* [EXERCISE PROMPT] An exact transcript is required of the lines below, from the one containing "Segment regions of" through the very last; leave every picture out of it.

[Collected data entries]

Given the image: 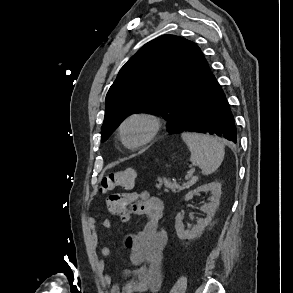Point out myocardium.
<instances>
[{
    "label": "myocardium",
    "mask_w": 293,
    "mask_h": 293,
    "mask_svg": "<svg viewBox=\"0 0 293 293\" xmlns=\"http://www.w3.org/2000/svg\"><path fill=\"white\" fill-rule=\"evenodd\" d=\"M133 120H143L147 122L149 125V130L147 135L142 140L136 143H128L124 136V128L129 122ZM160 130H161V121L157 116L147 112H136L127 116L121 122L118 131H119L120 139L125 147L129 149H137L153 141L158 135V133L160 132Z\"/></svg>",
    "instance_id": "1"
}]
</instances>
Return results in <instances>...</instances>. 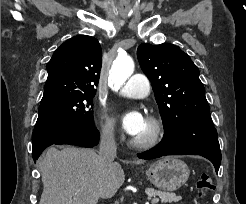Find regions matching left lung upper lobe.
Here are the masks:
<instances>
[{
	"label": "left lung upper lobe",
	"mask_w": 246,
	"mask_h": 204,
	"mask_svg": "<svg viewBox=\"0 0 246 204\" xmlns=\"http://www.w3.org/2000/svg\"><path fill=\"white\" fill-rule=\"evenodd\" d=\"M137 56L155 92L164 131L182 121L210 117L199 69L179 47L144 43Z\"/></svg>",
	"instance_id": "5c2ea615"
}]
</instances>
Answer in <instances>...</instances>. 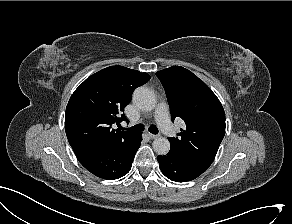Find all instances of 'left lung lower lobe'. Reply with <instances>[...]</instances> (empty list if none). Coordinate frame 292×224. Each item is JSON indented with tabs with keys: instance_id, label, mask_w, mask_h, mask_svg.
I'll return each mask as SVG.
<instances>
[{
	"instance_id": "0a47b994",
	"label": "left lung lower lobe",
	"mask_w": 292,
	"mask_h": 224,
	"mask_svg": "<svg viewBox=\"0 0 292 224\" xmlns=\"http://www.w3.org/2000/svg\"><path fill=\"white\" fill-rule=\"evenodd\" d=\"M157 160L162 173L175 182L193 180L206 171L175 152L169 151L165 156H158Z\"/></svg>"
}]
</instances>
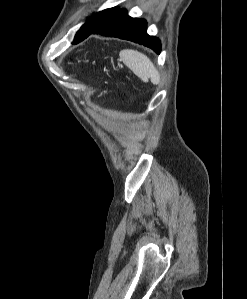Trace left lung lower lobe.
Returning a JSON list of instances; mask_svg holds the SVG:
<instances>
[{
    "label": "left lung lower lobe",
    "mask_w": 247,
    "mask_h": 299,
    "mask_svg": "<svg viewBox=\"0 0 247 299\" xmlns=\"http://www.w3.org/2000/svg\"><path fill=\"white\" fill-rule=\"evenodd\" d=\"M90 34H101L104 36L118 37L151 48L160 54L161 44L158 38L146 33V21L144 19L132 18L125 9L117 10L95 29L85 34L77 44L87 38Z\"/></svg>",
    "instance_id": "1"
}]
</instances>
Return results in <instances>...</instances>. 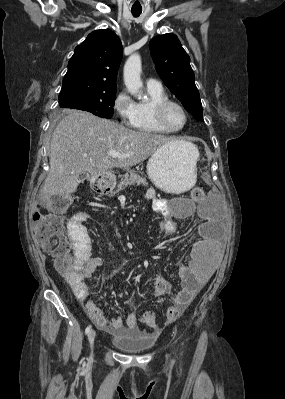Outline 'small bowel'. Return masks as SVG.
<instances>
[{"label":"small bowel","instance_id":"small-bowel-1","mask_svg":"<svg viewBox=\"0 0 285 399\" xmlns=\"http://www.w3.org/2000/svg\"><path fill=\"white\" fill-rule=\"evenodd\" d=\"M146 199L152 202L153 208L162 216L161 230L167 236L174 235L177 232V224L174 218H189L193 213L181 212L179 200H176L172 207L163 198H157L153 189H148L145 195ZM197 214L203 219L205 226L200 230L199 240L190 247V260L187 264H179L177 266L181 289L172 297V302L180 310H183L192 301L194 296L204 286L218 261V246L212 240L211 234L213 220L210 217L209 207H201ZM83 216L72 217L67 222L68 236L76 250V266L81 271V275L77 279L70 281L76 296L84 302L86 312L93 323L101 330L112 334L121 335L127 332H135L138 330L137 316L134 312H130L123 319L119 316L108 318L102 310L92 301L87 299V291L83 280L92 276L94 271L103 264L100 257L83 258L78 252L80 241V223ZM153 294L161 297L167 293L170 281L164 274H157L153 279ZM135 302L131 305L135 306ZM174 319L168 318V323ZM154 331H158L157 327H151Z\"/></svg>","mask_w":285,"mask_h":399}]
</instances>
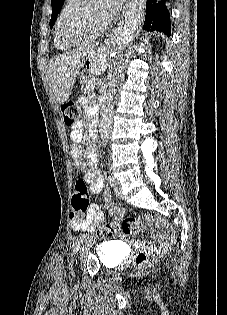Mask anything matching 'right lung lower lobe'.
<instances>
[{
  "instance_id": "1",
  "label": "right lung lower lobe",
  "mask_w": 227,
  "mask_h": 315,
  "mask_svg": "<svg viewBox=\"0 0 227 315\" xmlns=\"http://www.w3.org/2000/svg\"><path fill=\"white\" fill-rule=\"evenodd\" d=\"M166 0H147L145 26L147 31H163L170 35V15L165 6Z\"/></svg>"
}]
</instances>
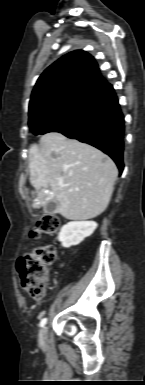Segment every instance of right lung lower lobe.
<instances>
[{
  "instance_id": "1",
  "label": "right lung lower lobe",
  "mask_w": 145,
  "mask_h": 385,
  "mask_svg": "<svg viewBox=\"0 0 145 385\" xmlns=\"http://www.w3.org/2000/svg\"><path fill=\"white\" fill-rule=\"evenodd\" d=\"M55 132L100 149L123 171L124 116L112 86Z\"/></svg>"
}]
</instances>
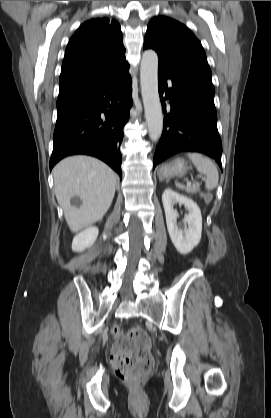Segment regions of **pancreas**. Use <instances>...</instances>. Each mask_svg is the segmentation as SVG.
I'll return each instance as SVG.
<instances>
[{"instance_id": "1", "label": "pancreas", "mask_w": 271, "mask_h": 418, "mask_svg": "<svg viewBox=\"0 0 271 418\" xmlns=\"http://www.w3.org/2000/svg\"><path fill=\"white\" fill-rule=\"evenodd\" d=\"M198 191H199V186H196V185L187 188L188 193L194 194V193H197Z\"/></svg>"}]
</instances>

* [RESULT FOR THIS EXERCISE]
Segment regions of **pancreas**. Use <instances>...</instances>. Each mask_svg is the segmentation as SVG.
I'll return each instance as SVG.
<instances>
[{"instance_id": "1", "label": "pancreas", "mask_w": 271, "mask_h": 418, "mask_svg": "<svg viewBox=\"0 0 271 418\" xmlns=\"http://www.w3.org/2000/svg\"><path fill=\"white\" fill-rule=\"evenodd\" d=\"M198 191H199V186H196V185L187 188L188 193L194 194V193H197Z\"/></svg>"}]
</instances>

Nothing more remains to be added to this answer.